Si riferisce alla Città di Davide e vari progetti «archeologici» avviati da Ataret Cohanim, Elad e altre organizzazioni e società «immobiliari» legate ai coloni israeliani che godono del via libera delle autorità comunali e statali. Il fine è continuare a cercare prove della presenza di Re Davide a Silwan dove il personaggio biblico avrebbe vissuto e governato. Una presenza che non è mai stata accertata storicamente, anche studiosi ebrei israeliani dubitano che Re Davide sia mai stato a Gerusalemme o esistito. «I coloni vogliono proseguire gli scavi, anche se questo potrà avvenire solo con l’abbattimento delle nostre case. Da quando c’è un governo (israeliano) tanto vicino alle loro idee, provano ad accelerare le demolizioni» ci spiega Marwan T., proprietario di una delle case a rischio.

Mohammed Odeh ci porta alla sua abitazione. Ora è solo un cumulo di pietre, lamiere contorte e tubi piegati. Percorriamo un labirinto di vicoli. «Le nostre sono stradine strette perché da quando Israele ha occupato questa parte di Gerusalemme (la zona palestinese, nel 1967, ndr) Wadi Hilwe non ha mai potuto svilupparsi. Le case sono cresciute quasi attaccate», ci dice. Dal terrazzo accanto alla sua casa distrutta si può osservare l’ampio scavo in corso. In alto si intravede, come se fosse appoggiata sulle mura antiche, una delle cupole della Spianata di Al Aqsa. Centinaia di metri più avanti c’è Batn al Hawa, un sobborgo che secondo gli ultranazionalisti israeliani si troverebbe sul sito di un villaggio costruito alla fine del XIX secolo per ospitare ebrei yemeniti evacuati dai britannici negli anni ‘30. Una legge del 1970 consente ai cittadini ebrei il diritto di reclamare senza limiti di tempo proprietà a Gerusalemme Est. Non è lo stesso per i residenti palestinesi con le proprietà arabe confiscate dallo Stato di Israele dopo la sua nascita nel 1948. A Batn al Hawa 20 edifici palestinesi attendono l’arrivo delle ruspe.
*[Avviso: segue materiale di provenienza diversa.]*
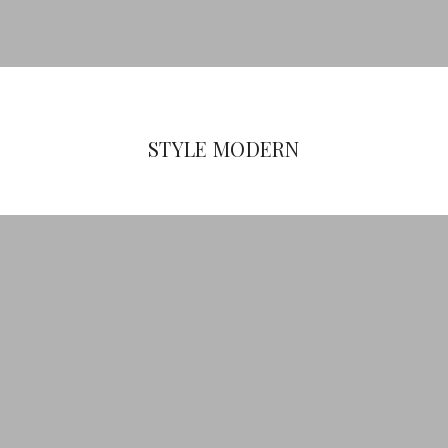
STYLE MODERN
Prima di salutarci Mohammed Odeh accede la tv nel suo negozio. Scorrono le immagini di Gaza distrutta, di bambini che fanno la fila per riempire di acqua le taniche, della nuvola di polvere e detriti che alzano le esplosioni delle bombe. E quelle delle Forze armate israeliane entrate di nuovo a Jenin dove ieri hanno ucciso cinque palestinesi. Altri quattro sono stati colpiti a morte nella notte tra lunedì e martedì ad Aqaba (Tubas). Due a Kufr Qud. 11 uccisi in Cisgiordania in meno di 24 ore, oltre 600 dal 7 ottobre. La maggior parte erano combattenti, ma tanti solo giovani che lanciavano pietre e civili non coinvolti. Un palestinese del campo profughi di Dheisheh (Betlemme) ha ferito con un cacciavite una agente della polizia israeliana ed è stato ucciso sul posto.